Esta enorme desigualdad se reedita en el ámbito universitario nacional, ya que las posibilidades de acceder a la educación superior en las instituciones públicas más importantes, como la UNAM, se incrementan cuando los aspirantes son hijos de profesionistas, egresados de bachilleratos de calidad, o provenientes de los estratos más altos de la sociedad.

Aunque lo anterior en principio sea una gran obviedad, no debiera ser un fenómeno normalizado y mucho menos aceptado por las propias instituciones educativas, ni por la Secretaría de Educación Pública. No debe tener cabida el hecho de que, al enfrentarse uno a uno en un examen de admisión para ingresar a una licenciatura, sea más probable, per se, que pase el hijo de un abogado que el de un albañil. Esto es una especie de determinismo social inaceptable.

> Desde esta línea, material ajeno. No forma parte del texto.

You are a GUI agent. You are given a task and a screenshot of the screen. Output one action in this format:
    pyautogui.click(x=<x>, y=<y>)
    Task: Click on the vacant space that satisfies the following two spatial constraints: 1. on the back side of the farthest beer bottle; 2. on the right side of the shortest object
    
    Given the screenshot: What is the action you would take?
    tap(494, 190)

Tenemos entonces aquí, como reflejo de las carencias e iniquidades de la sociedad, dos problemas: chicos con capacidades académicas desiguales, y que la educación ha devenido en una mercancía más accesible para quienes más tienen. En este escenario, ¿se puede competir en iguales condiciones en los exámenes de ingreso a universidades?

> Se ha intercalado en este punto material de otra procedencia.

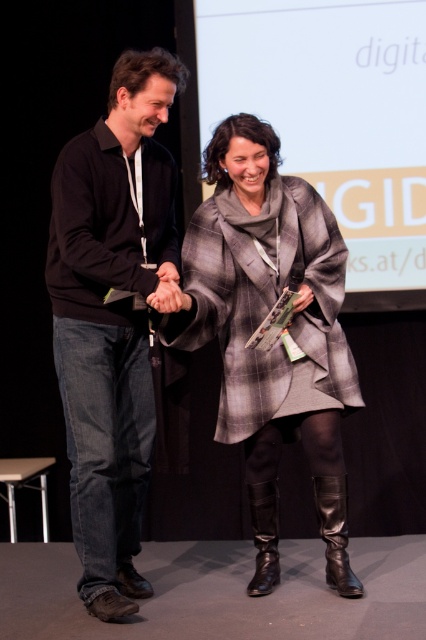 Question: Observing the image, what is the correct spatial positioning of black leather boot at lower right in reference to black leather boot at lower center?

Choices:
 (A) above
 (B) below

Answer: (A)

Question: Which point is farther to the camera?

Choices:
 (A) (245, 205)
 (B) (325, 516)

Answer: (B)

Question: Which point is closer to the camera taking this photo?

Choices:
 (A) (264, 566)
 (B) (345, 509)

Answer: (B)

Question: Which object is positioned closest to the plaid wool coat at center?

Choices:
 (A) black matte sweater at center
 (B) black leather boot at lower right
 (C) black leather boot at lower center

Answer: (A)

Question: Can you confirm if black matte sweater at center is positioned to the left of black leather boot at lower center?

Choices:
 (A) no
 (B) yes

Answer: (B)

Question: Is plaid wool coat at center below black leather boot at lower center?

Choices:
 (A) no
 (B) yes

Answer: (A)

Académicos coinciden en que las grandes diferencias no son sólo económicas, sino también intelectuales y culturales, ante lo que se requiere poner a competir a los chicos en condiciones de igualdad. Para ello, las universidades deben buscar desarrollar pruebas que den un verdadero piso parejo a todos los concursantes, vengan de la sierra de Guerrero, de la Zona Metropolitana de la Ciudad de México o de San Pedro Garza García, Nuevo León, por ejemplo.

En este sentido, para mejorar y hacer más igualitario el acceso a la educación superior, se requiere de un diagnóstico completo de la formación con la que llegan los jóvenes a presentar su examen de ingreso. Y el problema de la equidad no termina en el mero ingreso a la educación superior, sino en que todos por igual, habiendo accedido a la misma, tengan la oportunidad, también equitativa, de permanecer y concluir exitosamente su formación.

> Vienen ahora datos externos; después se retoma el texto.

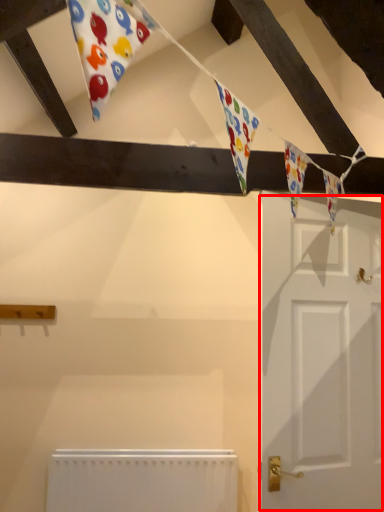 Question: Where is door (annotated by the red box) located in relation to radiator in the image?

Choices:
 (A) left
 (B) right

Answer: (B)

La educación superior es —o tendría que ser— un vehículo de movilidad social, pero mientras no existan los mecanismos que equiparen desde el ingreso hasta los planes y métodos de enseñanza, así como la suficiente cobertura para todos los jóvenes, sean de la clase social que sean, estaremos reproduciendo la estratificación social y económica en el acceso a la educación superior, y por ende anulando toda posibilidad de movilidad.

Origen no es —o no debe ser— destino, y mucho menos tratándose de las oportunidades educativas de los jóvenes.